Il difensore centrale ventunenne della Fiorentina Pietro Comuzzo saluta i Gigliati per approdare al Torino. L'operazione si inserisce in un più vasto esodo da Firenze che vede anche Matias Moreno trasferirsi al Venezia e Victor Valdepenas sbarcare dall'Accademia del Real Madrid.
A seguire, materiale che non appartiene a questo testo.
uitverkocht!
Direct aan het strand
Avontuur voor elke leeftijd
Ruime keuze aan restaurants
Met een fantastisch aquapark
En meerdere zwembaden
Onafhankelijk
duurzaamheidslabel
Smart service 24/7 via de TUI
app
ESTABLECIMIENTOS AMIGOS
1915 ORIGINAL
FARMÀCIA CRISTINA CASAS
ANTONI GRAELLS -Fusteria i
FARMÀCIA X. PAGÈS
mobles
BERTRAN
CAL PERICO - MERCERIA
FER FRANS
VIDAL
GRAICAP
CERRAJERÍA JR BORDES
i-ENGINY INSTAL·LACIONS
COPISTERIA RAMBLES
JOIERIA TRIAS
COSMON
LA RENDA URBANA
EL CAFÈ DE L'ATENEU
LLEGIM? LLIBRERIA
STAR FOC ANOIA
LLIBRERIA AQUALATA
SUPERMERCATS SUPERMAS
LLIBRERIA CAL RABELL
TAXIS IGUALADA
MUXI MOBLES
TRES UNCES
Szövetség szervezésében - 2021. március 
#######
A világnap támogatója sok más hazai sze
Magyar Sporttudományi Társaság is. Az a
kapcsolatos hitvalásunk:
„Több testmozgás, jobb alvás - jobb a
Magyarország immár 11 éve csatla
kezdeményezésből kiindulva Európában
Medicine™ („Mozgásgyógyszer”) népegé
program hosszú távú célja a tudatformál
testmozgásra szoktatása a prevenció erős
Questa cessione chiude un capitolo che si trascinava per tutta l'estate. Comuzzo ha collezionato 26 presenze nella stagione 2025-26 di Serie A, con un gol all'attivo e una valutazione media di 6.70 — prestazioni discrete, talvolta anche superiori, ma non cifre tali da condizionare le scelte di un club che sta ricostruendo ex novo il proprio reparto arretrato. La società gigliata, con il nuovo direttore sportivo Fabio Paratici al timone, si è mossa con decisione nel ridefinire l'organico e il centrale, nonostante la giovane età, è diventato sacrificabile una volta mutate le priorità societarie.

Quel che rende interessante l'operazione è la direzione intrapresa. Il Torino ha chiuso la stagione 2025-26 al 14° posto con Paolo Vanoli in panchina, totalizzando 42 punti in 38 gare. Un'annata caratterizzata più da pareggi (ben 15) che da vittorie, e un reparto arretrato che ha incassato 50 reti. Un giovane difensore centrale che approda in un tale contesto si trova di fronte a un banco di prova significativo. Al Toro di Vanoli serve solidità in difesa, non meramente delle presenze, e ci si attende che il centrale la garantisca, piuttosto che crescere silenziosamente nell'ombra.

Il suo profilo suggerisce che il potenziale non manca. Un rating AI complessivo di 65, con un potenziale massimo proiettato di 78, lo indica come un giocatore ancora lontano dal suo culmine — che è esattamente il tipo di profilo che i granata possono far crescere senza le pressioni che le ambizioni europee della Fiorentina avrebbero inevitabilmente comportato. A 21 anni, il giovane difensore ha il tempo di assimilare la fisicità di un contesto di Serie A di metà classifica e affermarsi come una presenza più autorevole di quanto il suo attuale rating rifletta.

Il quadro più ampio in casa Fiorentina è quello di una deliberata reinvenzione. La formazione di Fabio Grosso ha perso un'amichevole pre-stagionale contro il QPR per 3-2, con Roberto Piccoli e il neo-acquisto Arthur Atta a segno, segno che la squadra è ancora alla ricerca della migliore amalgama. L'addio di Comuzzo elimina una delle poche opzioni "nazionali" con una certa esperienza dalla linea difensiva, ma la logica di reclutamento di Paratici sembra privilegiare il potenziale del profilo rispetto alla continuità.

Per il difensore, il trasferimento al Torino rappresenta la strada più diretta verso il calcio giocato con continuità che gli si sia prospettata — e in questa fase del suo percorso di crescita, questo conta più del blasone del club.